I'd consider Philips one (specifically whatever part of the company does Hue products; even with their recent base-station changes to only work with their bulbs). I don't think their base station has EVER crashed on me, not once. They made sound architectural decisions for the product as a whole - it's not some bloated Linux thing but it runs FreeRTOS and does only what it needs to. I have one of their push-button kinetic power light switches in my setup and I've forgotten that it isn't an old-school lighting setup most of the time. That's because of another good architectural decision - they had the sense to decide that simple RF code-sending to the base station was good enough for the switch, rather than trying to make the switch into some kind of Wi-Fi connected thing running a TCP/IP and web stack (did I mention the switch needs no battery or external power of any sort?). The system stays out of my way and just works when I want it to, while still allowing me to dig in and add-on cool automation where it's appropriate.
The thing I don't get with 'control everything with your smartphone!' is that people don't think about everyday use. It's like the people that design these products don't look at the actual, repeated use cases. Why would I want to pull my phone out of my pocket, unlock it, find the app I need, launch the app, wait for it to connect, hit the buttons I want....

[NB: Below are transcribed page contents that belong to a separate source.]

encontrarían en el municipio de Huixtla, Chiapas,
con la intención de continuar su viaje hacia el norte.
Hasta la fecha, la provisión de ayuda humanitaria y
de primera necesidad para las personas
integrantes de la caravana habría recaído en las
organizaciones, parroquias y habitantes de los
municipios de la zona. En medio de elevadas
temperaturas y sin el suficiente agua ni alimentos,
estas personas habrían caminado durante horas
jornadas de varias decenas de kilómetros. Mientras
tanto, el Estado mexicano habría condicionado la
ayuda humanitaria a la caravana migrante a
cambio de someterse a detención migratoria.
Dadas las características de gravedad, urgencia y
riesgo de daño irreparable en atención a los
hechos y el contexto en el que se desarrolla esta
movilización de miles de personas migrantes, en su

(Even when I'm on Android and I can have an IoT control widget on my homescreen, that's still pulling the phone out, switching it on, unlocking it with my fingerprint, finding the page, hitting the button.... oops I forgot to turn Wi-Fi back on, better do that....)
I think IoT is great, but to do a great job at it you need to design the product with that in mind to begin with. The whole architecture of the product has to fit (see again, Hue). Sure, picking an Android tablet is easy, but why would you architect all that complexity? Why not a touchscreen device with a really simple real-time OS that does only what it needs to do?
I'm confident that this will all be self-correcting in the end. Consumers and 'the market' are smarter than we give them credit for. Certainly it takes a long time for them to react, but I think that when enough of the public is jaded by 'bad IoT' and the fad phase has passed, the actually good IoT products will survive and those companies that really think about their designs as a whole will be rewarded.